Fotos als zeitlos schöne Graphiken
Die Serie Snow White entstand zwischen 1978 und 2004 im Iran, doch ihre Motive finden sich alljährlich auch hierzulande: kahle Bäume in dichter Schneedecke. Sie planiert die Landschaft zur ebenen Bildfläche, die in allen Nuancen von strahlend Weiß bis Dunkelgrau schimmert. Worauf Stämme und Zweige ihre Schatten werfen, die Kiarostami zu delikaten Arrangements komponiert.
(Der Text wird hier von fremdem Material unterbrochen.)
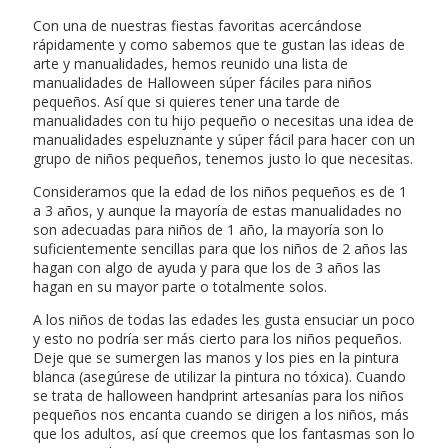
Con una de nuestras fiestas favoritas acercándose
rápidamente y como sabemos que te gustan las ideas de
arte y manualidades, hemos reunido una lista de
manualidades de Halloween súper fáciles para niños
pequeños. Así que si quieres tener una tarde de
manualidades con tu hijo pequeño o necesitas una idea de
manualidades espeluznante y súper fácil para hacer con un
grupo de niños pequeños, tenemos justo lo que necesitas.
Consideramos que la edad de los niños pequeños es de 1
a 3 años, y aunque la mayoría de estas manualidades no
son adecuadas para niños de 1 año, la mayoría son lo
suficientemente sencillas para que los niños de 2 años las
hagan con algo de ayuda y para que los de 3 años las
hagan en su mayor parte o totalmente solos.
A los niños de todas las edades les gusta ensuciar un poco
y esto no podría ser más cierto para los niños pequeños.
Deje que se sumergen las manos y los pies en la pintura
blanca (asegúrese de utilizar la pintura no tóxica). Cuando
se trata de halloween handprint artesanías para los niños
pequeños nos encanta cuando se dirigen a los niños, más
que los adultos, así que creemos que los fantasmas son lo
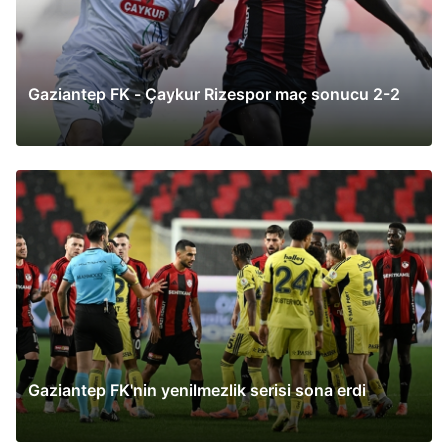
Gaziantep FK - Çaykur Rizespor maç sonucu 2-2
Gaziantep FK'nin yenilmezlik serisi sona erdi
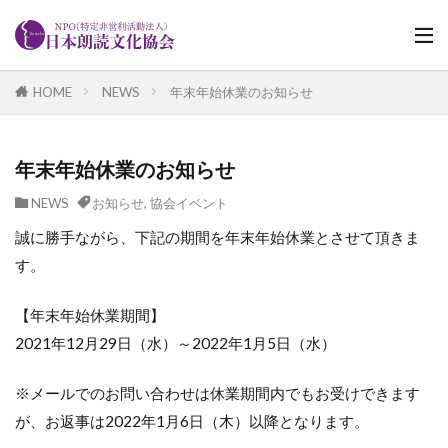
HOME
NEWS
年末年始休業のお知らせ
年末年始休業のお知らせ
NEWS
お知らせ
,
協会イベント
誠に勝手ながら、下記の期間を年末年始休業とさせて頂きま
す。
【年末年始休業期間】
2021年12月29日（水）～2022年1月5日（水）
※メールでのお問い合わせは休業期間内でもお受けできます
が、お返事は2022年1月6日（木）以降となります。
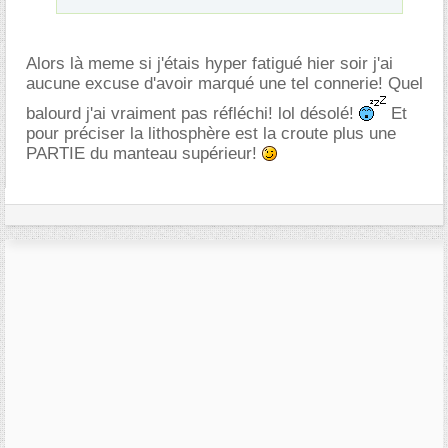
Alors là meme si j'étais hyper fatigué hier soir j'ai
aucune excuse d'avoir marqué une tel connerie! Quel
balourd j'ai vraiment pas réfléchi! lol désolé!
Et
pour préciser la lithosphère est la croute plus une
PARTIE du manteau supérieur!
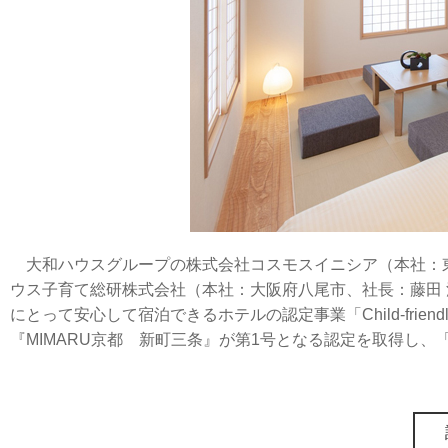
大和ハウスグループの株式会社コスモスイニシア（本社：東京都港区、社
ウス子育て総研株式会社（本社：大阪府八尾市、社長：藤田
にとって安心して宿泊できるホテルの認定事業「Child-friendly H
『MIMARU京都 新町三条』が第1号となる認定を取得し、「Ch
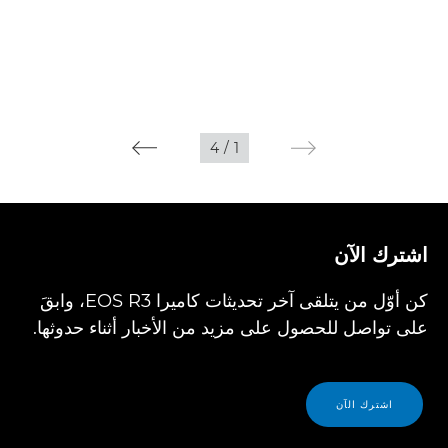
4
/
1
اشترك الآن
كن أوّل من يتلقى آخر تحديثات كاميرا EOS R3، وابقَ
على تواصل للحصول على مزيد من الأخبار أثناء حدوثها.
اشترك الآن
Oft verweilt er lange in der Natur und wartet auf den entscheidenden Augenblick, in dem ein bestimmter Lichteinfall exakt das erhoffte Bild erzeugt: «Die Fotografie ist das einzige Mittel, das uns den Luxus erlaubt, solche einzigartigen Momente ewig festzuhalten» – womit er sie in zeitlos schöne Graphiken verwandelt.
Straßen als Lebensweg-Metaphern
Mit angeschnittenen Perspektiven und starken Hell-Dunkel-Kontrasten, sorgfältig im Bildraum verteilt und ausbalanciert, erinnern diese Fotos an zen-buddhistische Tusche-Malerei, die sich mit knappen Akzenten begnügt. Ihrer Ästhetik der Leere fühlt sich Kiarostami verbunden; er dichtet auch Verse, die an japanische Haikus angelehnt sind.
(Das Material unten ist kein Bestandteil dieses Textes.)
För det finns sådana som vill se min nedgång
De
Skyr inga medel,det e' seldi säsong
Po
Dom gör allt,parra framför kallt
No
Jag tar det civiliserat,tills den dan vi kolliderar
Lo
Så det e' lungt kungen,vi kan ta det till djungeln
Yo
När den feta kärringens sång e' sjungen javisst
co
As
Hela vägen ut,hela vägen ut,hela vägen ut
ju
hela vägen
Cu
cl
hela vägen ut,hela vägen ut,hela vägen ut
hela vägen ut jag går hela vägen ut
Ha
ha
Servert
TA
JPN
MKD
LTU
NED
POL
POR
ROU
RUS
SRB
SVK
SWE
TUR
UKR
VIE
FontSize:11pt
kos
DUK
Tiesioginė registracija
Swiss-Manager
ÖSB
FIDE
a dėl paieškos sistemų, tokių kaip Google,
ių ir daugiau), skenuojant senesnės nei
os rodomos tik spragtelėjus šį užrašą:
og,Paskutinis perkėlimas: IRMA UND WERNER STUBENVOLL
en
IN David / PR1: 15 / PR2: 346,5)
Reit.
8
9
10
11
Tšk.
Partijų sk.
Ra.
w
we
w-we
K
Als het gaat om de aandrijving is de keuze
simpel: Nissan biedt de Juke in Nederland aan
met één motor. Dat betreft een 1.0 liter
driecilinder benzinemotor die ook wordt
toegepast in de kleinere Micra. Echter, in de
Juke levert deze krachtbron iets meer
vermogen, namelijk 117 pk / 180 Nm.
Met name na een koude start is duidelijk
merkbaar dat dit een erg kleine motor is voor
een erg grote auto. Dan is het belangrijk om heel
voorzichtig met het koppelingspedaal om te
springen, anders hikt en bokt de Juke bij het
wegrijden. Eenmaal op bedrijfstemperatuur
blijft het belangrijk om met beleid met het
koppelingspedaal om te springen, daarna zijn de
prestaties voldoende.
Weniger reduziert, aber ebenso einprägsam sind Aufnahmen winterlicher Straßen aus der Serie Roads: Auf ihnen erlaubt der Horizont räumliche Orientierung. Fahrbahnen, die ihm entgegen streben oder sich aus dem Bild schlängeln, lassen kaum an Fortkommen denken, sondern an gestische Malerei – und an die Metapher vom Lebens-Weg. Das legt der 32-minütige Film Roads of Kiarostami nahe, in dem eine Kamera Fotos der gewundenen Bänder abfährt, während der Regisseur Gedichte rezitiert.
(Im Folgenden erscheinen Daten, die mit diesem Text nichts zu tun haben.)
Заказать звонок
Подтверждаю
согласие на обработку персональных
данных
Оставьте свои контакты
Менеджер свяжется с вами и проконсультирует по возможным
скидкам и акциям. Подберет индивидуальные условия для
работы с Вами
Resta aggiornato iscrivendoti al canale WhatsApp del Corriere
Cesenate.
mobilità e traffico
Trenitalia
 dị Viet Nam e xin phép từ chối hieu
Neunminütiger Auszug aus dem Film "Roads of Kiarostami", unterlegt mit spanischem Kunstgesang; © Omar Fernandes Aly
Schlechtwetter-Reize deutlich fixiert
Gleichfalls auf Straßen entstand 2007 die Serie Rain and Wind – was aber nur am Fluchtpunkt zu erahnen ist, auf den ihre Ränder zulaufen. Kiarostami fotografierte aus seinem Wagen heraus durch die Scheiben bei Regen, womit er den Blick auf das Lichterspiel am Glas lenkt.
Hintergrund
Lesen Sie hier eine Rezension des Films
"Die Liebesfälscher – Copie Conforme" von Abbas Kiarostami mit Juliette Binoche
und hier eine Besprechung der Ausstellung
"Die Geometrie des Augenblicks" zur Landschafts-Fotografie von Henri Cartier-Bresson im Kunstmuseum Wolfsburg
sowie einen Bericht über die Ausstellung "Weltsichten –
Landschaft in der Kunst vom 17. bis zum 21. Jahrhundert" im Museum Dieselkraftwerk, Cottbus
Sauna-Kurzfilm für die Seele
Ähnliche Eindrücke vermitteln drei Digital-Videos: Feste Einstellungen lassen den Betrachter minutenlang denselben Ausschnitt betrachten. Zwei wurden am Strand aufgenommen: Passanten und Enten wandern durchs Bild oder Wellen spülen Eier ins Meer, während die rollende Brandung das Verstreichen der Zeit bewusst werden lässt – unspektakulär und elementar wie ein Tag am Meer.
Ausgefeilter ist die Installation A Summer Afternoon. Gefilmt wurden halbtransparente Fenster-Vorhänge, die sich im Luftzug bauschen; derweil sorgt ein Ventilator für eine leichte Brise. Mit sparsamsten Mitteln ruft Kiarostami die Empfindung eines heißen Sommertags hervor; weil fast nichts passiert, lädt der Anblick zur Kontemplation ein. Ein Sauna-Kurzfilm für die Seele, bevor sie wieder in grimmige Kälte hinaus muss, um monatelang auf das nächste wärmende Sonnenbad zu warten.